Vu du ciel, Batagaika a tout d’un décor de science-fiction. Cette immense entaille dans le sol sibérien est d’ailleurs régulièrement surnommée « porte de l’enfer ». Mais aucun météorite ni volcan ne se cache derrière le phénomène.
Un congélateur préhistorique qui se vide
Batagaika est en réalité un gigantesque effondrement provoqué par le dégel du pergélisol. Les scientifiques parlent de glissement rétrogressif dû au dégel. Lorsque la glace contenue dans le sol fond, le terrain perd sa solidité : il peut passer d’une consistance proche du béton à celle de la « boue humide», explique le chercheur Roger Michaelides au site How Stuff Works.

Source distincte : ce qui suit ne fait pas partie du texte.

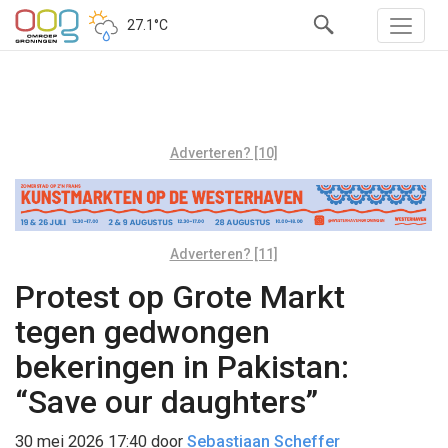
27.1°C
Adverteren? [10]
Adverteren? [11]
Protest op Grote Markt
tegen gedwongen
bekeringen in Pakistan:
“Save our daughters”
30 mei 2026 17:40
door
Sebastiaan Scheffer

Et Batagaika est un beau morceau. La dépression couvre environ 81 hectares, s’étend sur près d’un kilomètre et atteint une cinquantaine de mètres de profondeur. Entre 1991 et 2018, sa superficie a presque triplé. L’origine du phénomène remonte aux années 1950 et 1960. La déforestation menée dans cette partie de la République de Sakha a privé le sol de sa couverture végétale. Davantage exposé au soleil, le pergélisol a commencé à dégeler.
Un ravin s’est formé, puis le processus s’est entretenu tout seul : chaque effondrement expose une nouvelle portion de sol gelé, qui peut à son tour fondre durant l’été. Dans certaines zones, la dépression progresserait aujourd’hui de plusieurs dizaines de mètres par an.
Une étude publiée en 2024 estime que 35 millions de mètres cubes de terrain ont été mobilisés depuis les années 1990. Batagaika rejetterait aussi entre 4.000 et 5.000 tonnes de carbone par an. Le dégel permet aux microorganismes de décomposer la matière organique jusque-là prisonnière du sol, ce qui libère des gaz à effet de serre. Et plus le climat se réchauffe, plus le pergélisol fond.
Batagaika a tout de même un intérêt pour les scientifiques : en reculant, le pergélisol dévoile des couches de terrain restées gelées pendant des dizaines, voire des centaines de milliers d’années. En 2018, des chercheurs y ont découvert un poulain vieux d’environ 42.000 ans, avec sa peau, ses poils, sa queue et ses sabots encore préservés. L’animal a même fourni le plus ancien échantillon de sang liquide alors connu.
En 2024, un bébé mammouth vieux d’environ 50 000 ans a également été retrouvé dans un état de conservation exceptionnel. La « porte de l’enfer » n’a en tout cas aucune raison de se refermer bientôt. Tant que les températures permettront au pergélisol de dégeler et qu’il restera du terrain gelé devant elle, Batagaika devrait continuer de s’étendre.